Stored data entries:
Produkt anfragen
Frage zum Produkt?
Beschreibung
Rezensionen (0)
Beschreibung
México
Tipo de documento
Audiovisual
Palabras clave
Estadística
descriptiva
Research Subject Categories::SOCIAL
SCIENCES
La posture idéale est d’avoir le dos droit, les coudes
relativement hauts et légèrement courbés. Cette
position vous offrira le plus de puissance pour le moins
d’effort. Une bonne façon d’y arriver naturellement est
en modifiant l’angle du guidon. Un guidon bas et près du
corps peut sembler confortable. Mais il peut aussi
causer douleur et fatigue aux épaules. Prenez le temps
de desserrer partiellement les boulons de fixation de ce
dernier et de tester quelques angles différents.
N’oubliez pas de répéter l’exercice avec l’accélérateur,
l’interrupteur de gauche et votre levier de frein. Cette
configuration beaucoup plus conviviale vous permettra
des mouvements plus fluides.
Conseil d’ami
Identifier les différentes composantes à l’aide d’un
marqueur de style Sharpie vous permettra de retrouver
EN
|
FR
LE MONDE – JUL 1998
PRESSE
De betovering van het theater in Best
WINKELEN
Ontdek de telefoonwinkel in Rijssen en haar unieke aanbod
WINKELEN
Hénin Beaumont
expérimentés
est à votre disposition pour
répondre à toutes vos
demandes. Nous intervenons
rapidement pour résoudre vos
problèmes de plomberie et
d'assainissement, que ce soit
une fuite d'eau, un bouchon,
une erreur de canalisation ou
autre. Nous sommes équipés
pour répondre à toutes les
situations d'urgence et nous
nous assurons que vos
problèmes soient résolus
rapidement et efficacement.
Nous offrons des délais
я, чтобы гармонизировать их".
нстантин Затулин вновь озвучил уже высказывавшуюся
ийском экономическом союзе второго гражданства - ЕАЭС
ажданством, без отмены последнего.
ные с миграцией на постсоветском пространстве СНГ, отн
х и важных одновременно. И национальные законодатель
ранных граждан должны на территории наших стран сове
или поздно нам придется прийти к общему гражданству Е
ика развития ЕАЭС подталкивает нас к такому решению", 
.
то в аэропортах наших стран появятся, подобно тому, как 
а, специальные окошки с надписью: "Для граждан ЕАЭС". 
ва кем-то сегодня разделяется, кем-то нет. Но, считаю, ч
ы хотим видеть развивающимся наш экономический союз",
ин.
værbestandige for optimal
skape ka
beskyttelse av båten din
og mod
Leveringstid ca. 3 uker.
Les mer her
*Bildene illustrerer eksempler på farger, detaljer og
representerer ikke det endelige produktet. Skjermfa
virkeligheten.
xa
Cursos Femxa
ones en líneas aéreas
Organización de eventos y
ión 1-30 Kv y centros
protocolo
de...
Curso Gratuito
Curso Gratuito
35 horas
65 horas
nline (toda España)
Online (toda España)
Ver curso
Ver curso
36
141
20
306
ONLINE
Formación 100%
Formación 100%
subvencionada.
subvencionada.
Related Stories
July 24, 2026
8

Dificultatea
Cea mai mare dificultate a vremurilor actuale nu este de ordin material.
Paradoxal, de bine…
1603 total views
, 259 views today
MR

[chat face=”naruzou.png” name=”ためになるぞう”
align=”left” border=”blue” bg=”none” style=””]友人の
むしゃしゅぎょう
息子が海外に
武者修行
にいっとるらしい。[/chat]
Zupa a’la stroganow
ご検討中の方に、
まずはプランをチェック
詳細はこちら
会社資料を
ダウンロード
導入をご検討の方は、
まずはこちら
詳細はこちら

Activity:
Going through the entries above, show each line that contains "España".

Reply:
nline (toda España)
Online (toda España)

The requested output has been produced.